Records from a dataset
========

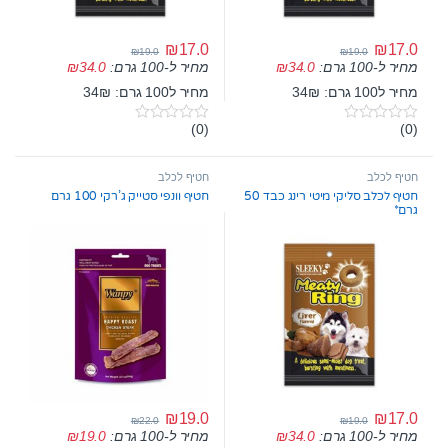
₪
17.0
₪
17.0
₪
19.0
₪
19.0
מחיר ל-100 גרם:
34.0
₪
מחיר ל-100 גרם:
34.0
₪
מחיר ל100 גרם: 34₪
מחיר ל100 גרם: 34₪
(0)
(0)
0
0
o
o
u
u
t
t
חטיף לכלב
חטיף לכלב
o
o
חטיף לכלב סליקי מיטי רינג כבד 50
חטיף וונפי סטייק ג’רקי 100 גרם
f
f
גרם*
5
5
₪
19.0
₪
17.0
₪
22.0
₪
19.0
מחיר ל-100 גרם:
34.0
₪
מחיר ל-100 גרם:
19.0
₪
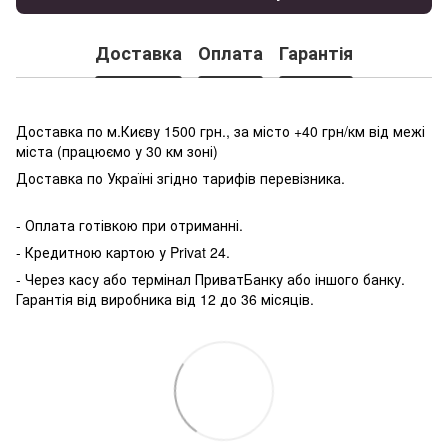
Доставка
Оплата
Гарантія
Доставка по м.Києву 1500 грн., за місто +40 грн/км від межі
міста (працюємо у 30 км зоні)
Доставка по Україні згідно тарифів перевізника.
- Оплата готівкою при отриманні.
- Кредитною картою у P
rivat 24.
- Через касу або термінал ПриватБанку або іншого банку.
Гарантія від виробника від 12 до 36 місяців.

========

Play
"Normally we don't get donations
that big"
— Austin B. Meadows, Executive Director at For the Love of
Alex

========

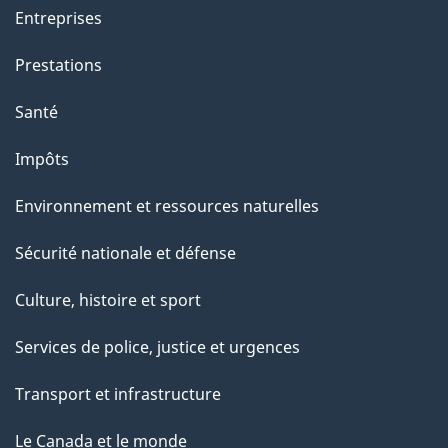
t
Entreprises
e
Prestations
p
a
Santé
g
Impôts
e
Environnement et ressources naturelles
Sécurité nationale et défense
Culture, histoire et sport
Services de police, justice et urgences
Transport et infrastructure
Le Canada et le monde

========

For this exercise, repeat exactly the lines of the data above from the one with "міста (працюємо у 30 км зоні)" down to the one with "Гарантія від виробника від 12 до 36 місяців.", both end lines included.

→ RESULT BELOW:
міста (працюємо у 30 км зоні)
Доставка по Україні згідно тарифів перевізника.
- Оплата готівкою при отриманні.
- Кредитною картою у P
rivat 24.
- Через касу або термінал ПриватБанку або іншого банку.
Гарантія від виробника від 12 до 36 місяців.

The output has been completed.